Paul steuerte das größere Boot und gab Mr. Sharp die erforderlichen Weisungen zu Lenkung des anderen. Die steigende Fluth strömte durch den Einlaß hinein, und der junge Mann, welcher die Luvlage beibehielt, führte seinen langen Spierenschlepp mit solcher Sicherheit in die Oeffnung, daß der Floß, von der Strömung begünstigt, ohne an einen Felsen anzustoßen, durchkam und im Triumph bis an den Rand der Bank gebracht werden konnte. Hier wurde er befestigt, Segelzeug und Tauwerk auf den Sand geworfen, und die ganze Gesellschaft stieg ans Land.

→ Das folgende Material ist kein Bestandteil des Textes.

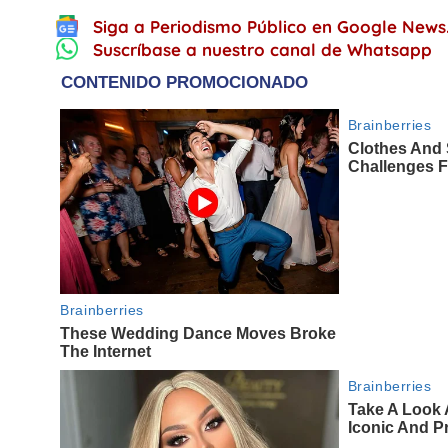
Siga a Periodismo Público en Google News
Suscríbase a nuestro canal de Whatsapp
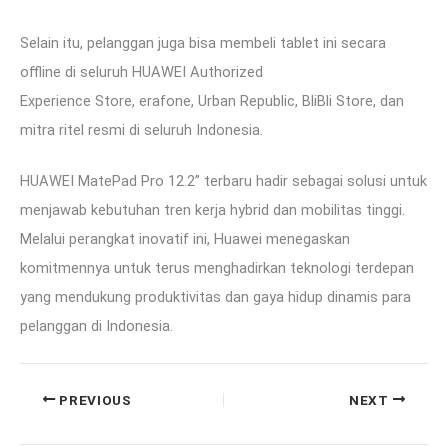
Selain itu, pelanggan juga bisa membeli tablet ini secara
offline di seluruh HUAWEI Authorized
Experience Store, erafone, Urban Republic, BliBli Store, dan
mitra ritel resmi di seluruh Indonesia.
HUAWEI MatePad Pro 12.2” terbaru hadir sebagai solusi untuk
menjawab kebutuhan tren kerja hybrid dan mobilitas tinggi.
Melalui perangkat inovatif ini, Huawei menegaskan
komitmennya untuk terus menghadirkan teknologi terdepan
yang mendukung produktivitas dan gaya hidup dinamis para
pelanggan di Indonesia.
PREVIOUS
NEXT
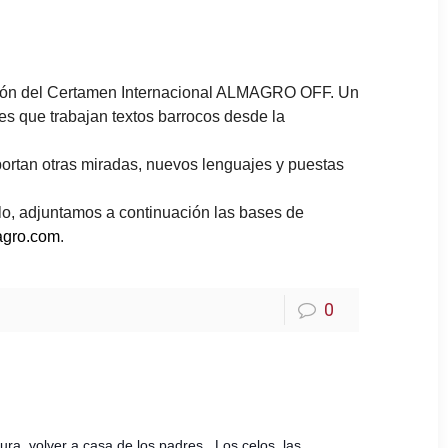
dición del Certamen Internacional ALMAGRO OFF. Un
es que trabajan textos barrocos desde la
rtan otras miradas, nuevos lenguajes y puestas
llo, adjuntamos a continuación las bases de
agro.com
.
0
ra, volver a casa de los padres...
Los celos, las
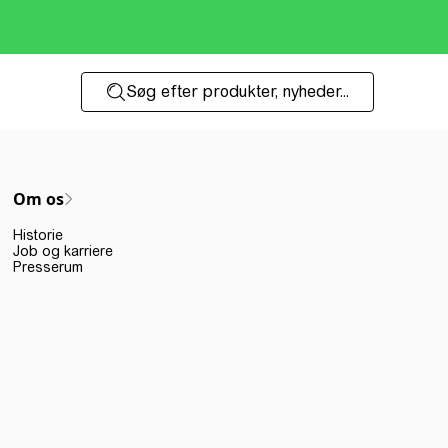
Søg efter produkter, nyheder...
Om os
Historie
Job og karriere
Presserum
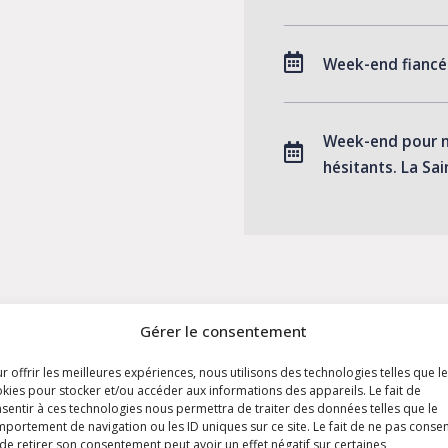
Week-end fiancé
Week-end pour n
hésitants. La Sa
Gérer le consentement
r offrir les meilleures expériences, nous utilisons des technologies telles que l
semble est un art, un patient, beau et fascinant voya
kies pour stocker et/ou accéder aux informations des appareils. Le fait de
ête pas une fois que vous avez gagné l’amour de l’au
sentir à ces technologies nous permettra de traiter des données telles que le
portement de navigation ou les ID uniques sur ce site. Le fait de ne pas consen
u contraire, c’est précisément là où il commence ! »
de retirer son consentement peut avoir un effet négatif sur certaines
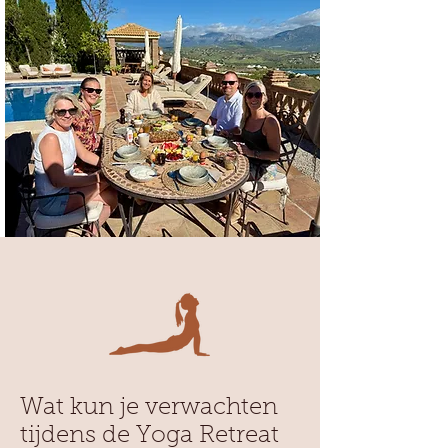
Wat kun je verwachten
tijdens de Yoga Retreat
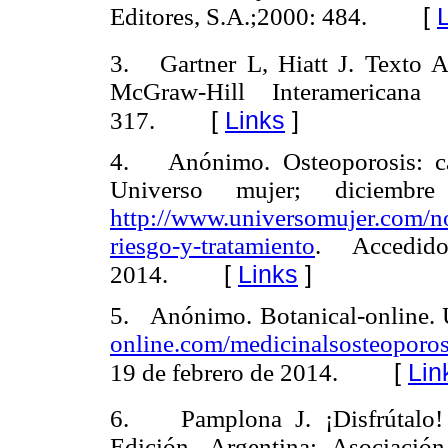
[
Editores, S.A.;2000: 484.
3. Gartner L, Hiatt J. Texto At
McGraw-Hill Interamericana 
[
Links
]
317.
4. Anónimo. Osteoporosis: cau
Universo mujer; diciemb
http://www.universomujer.com/no
riesgo-y-tratamiento
. Accedi
[
Links
]
2014.
5. Anónimo. Botanical-online. 
online.com/medicinalsosteoporos
[
Lin
19 de febrero de 2014.
6. Pamplona J. ¡Disfrútalo! 
Edición. Argentina: Asociació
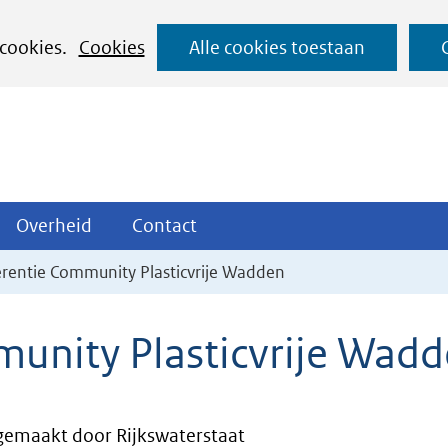
Ga
 cookies.
Cookies
Alle cookies toestaan
naar
de
inhoud
ojecten
Overheid
Contact
Overheid
Contact
tklappen
Uitklappen
Uitklappen
rentie Community Plasticvrije Wadden
unity Plasticvrije Wad
emaakt door Rijkswaterstaat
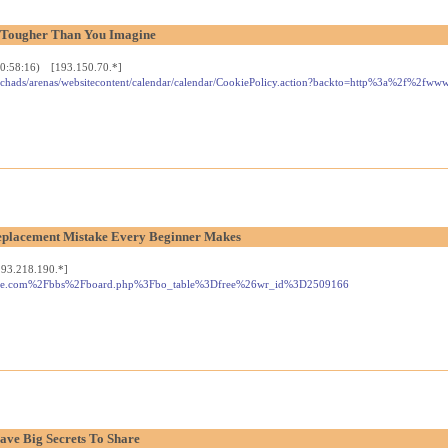
 Tougher Than You Imagine
10:58:16) [193.150.70.*]
ry/stchads/arenas/websitecontent/calendar/calendar/CookiePolicy.action?backto=http%3a%2f%2
placement Mistake Every Beginner Makes
93.218.190.*]
dreslee.com%2Fbbs%2Fboard.php%3Fbo_table%3Dfree%26wr_id%3D2509166
ave Big Secrets To Share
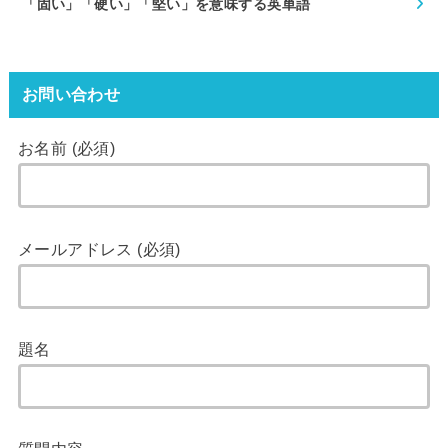
「固い」「硬い」「堅い」を意味する英単語
お問い合わせ
お名前 (必須)
メールアドレス (必須)
題名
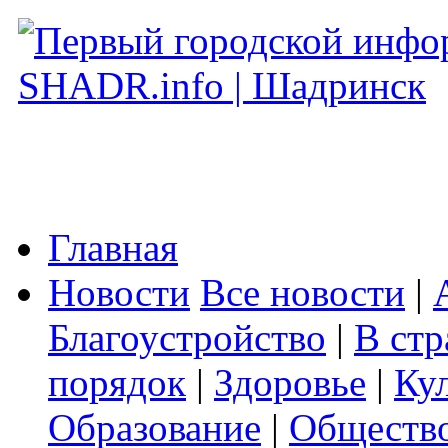
Главная
Новости
Все новости
|
Благоустройство
|
В стр
порядок
|
Здоровье
|
Ку
Образование
|
Обществ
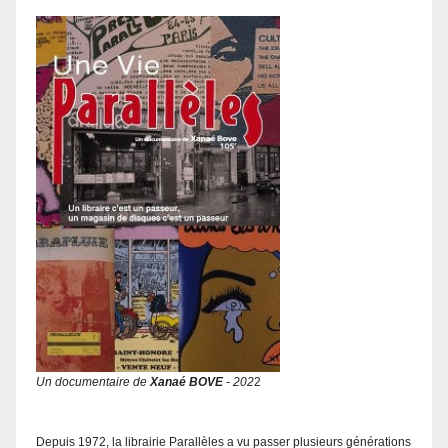
Un documentaire de
Xanaé BOVE
- 202
2
Depuis 1972, la librairie Parallèles a vu passer plusieurs générations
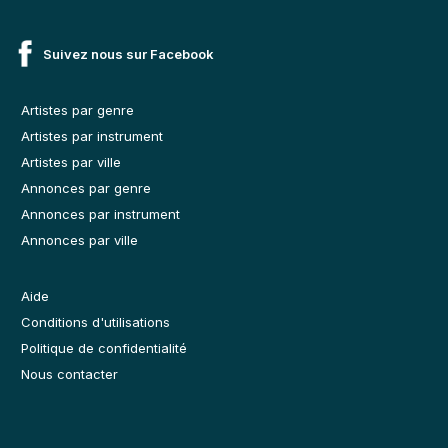
Suivez nous sur Facebook
Artistes par genre
Artistes par instrument
Artistes par ville
Annonces par genre
Annonces par instrument
Annonces par ville
Aide
Conditions d'utilisations
Politique de confidentialité
Nous contacter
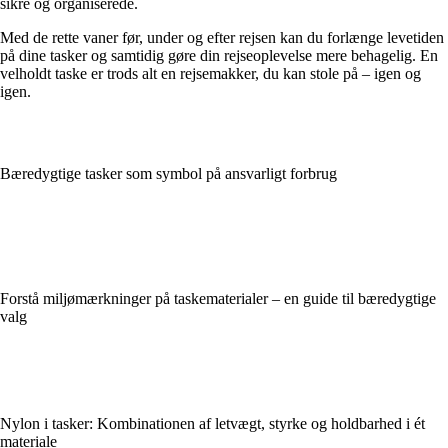
sikre og organiserede.
Med de rette vaner før, under og efter rejsen kan du forlænge levetiden
på dine tasker og samtidig gøre din rejseoplevelse mere behagelig. En
velholdt taske er trods alt en rejsemakker, du kan stole på – igen og
igen.
Bæredygtige tasker som symbol på ansvarligt forbrug
Forstå miljømærkninger på taskematerialer – en guide til bæredygtige
valg
Nylon i tasker: Kombinationen af letvægt, styrke og holdbarhed i ét
materiale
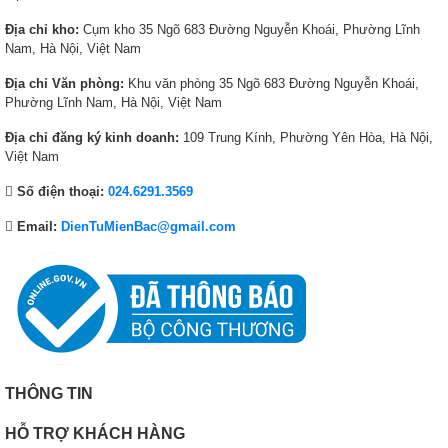
,
4
,
6
Địa chỉ kho:
Cụm kho 35 Ngõ 683 Đường Nguyễn Khoái, Phường Lĩnh
1
7
3
7
Nam, Hà Nội, Việt Nam
4
0
1
0
0
,
6
,
Địa chỉ Văn phòng:
Khu văn phòng 35 Ngõ 683 Đường Nguyễn Khoái,
,
0
,
0
Phường Lĩnh Nam, Hà Nội, Việt Nam
0
0
0
0
Địa chỉ đăng ký kinh doanh:
109 Trung Kính, Phường Yên Hòa, Hà Nội,
0
0
0
0
Việt Nam
0
₫
0
₫
₫
.
₫
.
Số điện thoại:
024.6291.3569
.
.
Email:
DienTuMienBac@gmail.com
THÔNG TIN
HỖ TRỢ KHÁCH HÀNG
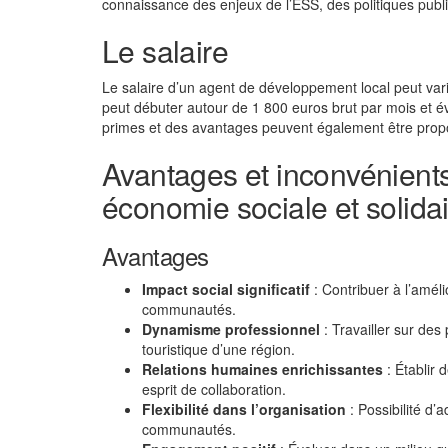
connaissance des enjeux de l’ESS, des politiques publiq
Le salaire
Le salaire d’un agent de développement local peut varie
peut débuter autour de 1 800 euros brut par mois et év
primes et des avantages peuvent également être prop
Avantages et inconvénient
économie sociale et solida
Avantages
Impact social significatif
: Contribuer à l’améli
communautés.
Dynamisme professionnel
: Travailler sur des
touristique d’une région.
Relations humaines enrichissantes
: Établir 
esprit de collaboration.
Flexibilité dans l’organisation
: Possibilité d’
communautés.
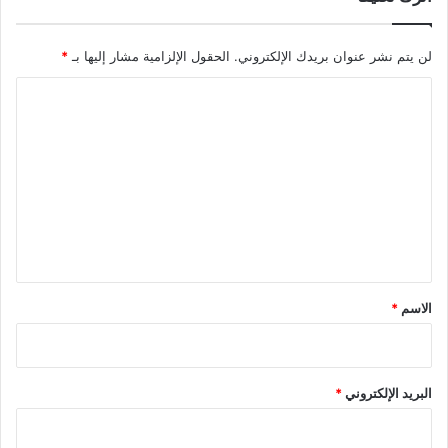
لن يتم نشر عنوان بريدك الإلكتروني.
الحقول الإلزامية مشار إليها بـ
*
ا
ل
ت
ع
ل
ي
ق
*
الاسم
*
البريد الإلكتروني
*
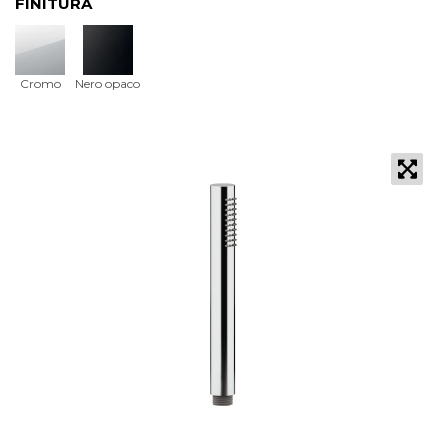
FINITURA
Cromo
Nero opaco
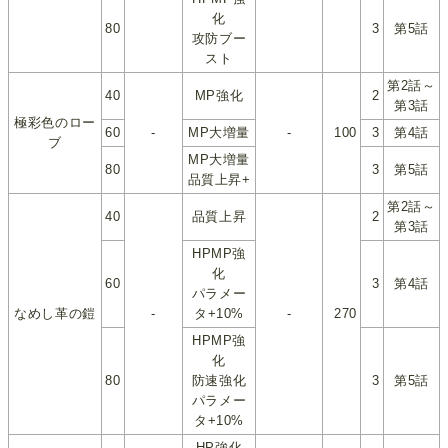
化
80
3
第5話
攻防ブー
スト
第2話～
40
MP強化
2
第3話
極彩色のロー
60
-
MP大増量
-
100
3
第4話
ブ
MP大増量
80
3
第5話
品質上昇+
第2話～
40
品質上昇
2
第3話
HPMP強
化
60
3
第4話
パラメー
なめし革の鎧
-
タ+10%
-
270
HPMP強
化
80
防速強化
3
第5話
パラメー
タ+10%
HP強化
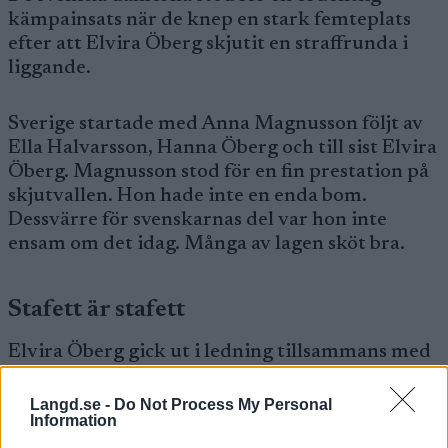
kämpainsats när de knep en stark femteplats
efter att Elvira Öberg skjutit en straffrunda i
liggande.
Sverige startade med Anna Magnusson följt av
Ella Halvarsson, Hanna Öberg och till sist Elvira
Öberg. Magnusson stod för en fin prestation på
skjutvallen. Hon hade inte en enda bom.
Dessvärre för svenskarnas del var hon inte
ensam om det idag. Många av lagen sköt bra.
Stafett är stafett
Elvira Öberg gick ut i ledning tillsammans med
tyska Franziska Preuss och norskan Ragnhild
Femsteinvik, efter stabila insatser av både Ella
Langd.se -
Do Not Process My Personal
Information
Halvarsson och Hanna Öberg. Efter första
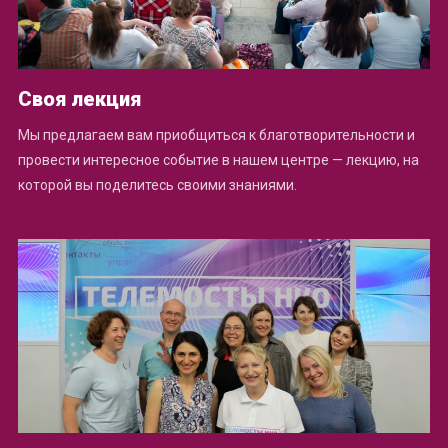
Своя лекция
Мы предлагаем вам приобщиться к благотворительности и
провести интересное событие в нашем центре — лекцию, на
которой вы поделитесь своими знаниями.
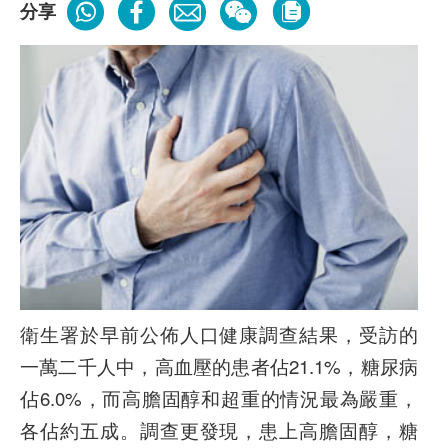
分享
衛生署於早前公佈人口健康調查結果，受訪的
一萬二千人中，高血壓的患者佔21.1%，糖尿病
佔6.0%，而高膽固醇和超重的情況最為嚴重，
各佔約五成。調查更發現，患上高膽固醇，糖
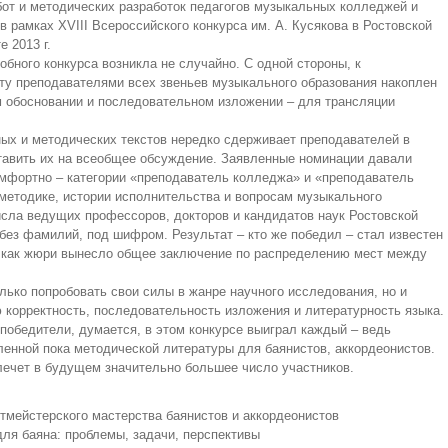
бот и методических разработок педагогов музыкальных колледжей и
в рамках XVIII Всероссийского конкурса им. А. Кусякова в Ростовской
е 2013 г.
бного конкурса возникла не случайно. С одной стороны, к
у преподавателями всех звеньев музыкального образования накоплен
 обосновании и последовательном изложении – для трансляции
чных и методических текстов нередко сдерживает преподавателей в
ставить их на всеобщее обсуждение. Заявленные номинации давали
омфортно – категории «преподаватель колледжа» и «преподаватель
методике, истории исполнительства и вопросам музыкального
сла ведущих профессоров, докторов и кандидатов наук Ростовской
ез фамилий, под шифром. Результат – кто же победил – стал известен
, как жюри вынесло общее заключение по распределению мест между
лько попробовать свои силы в жанре научного исследования, но и
ю корректность, последовательность изложения и литературность языка.
 победители, думается, в этом конкурсе выиграл каждый – ведь
енной пока методической литературы для баянистов, аккордеонистов.
лечет в будущем значительно большее число участников.
ртмейстерского мастерства баянистов и аккордеонистов
для баяна: проблемы, задачи, перспективы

Die letzten zwanzig Stunden erschienen den Frauenzimmern nur wie ein Traum, als sie sich wieder in hoffnungsvoller Sicherheit auf dem festen Grunde ergehen konnten. Alles war jetzt vorhanden, um sie von der gefährlichen Küste abzubringen, und man hatte weiter nichts mehr zu thun, als das Schiff vom Strande loszumachen und es aufzutackeln. Mr. Leach hatte nämlich bereits den Bericht erstattet, daß von keinem Leck die Rede und der Boden so gesund sey, wie am Tage der Ausfahrt von London.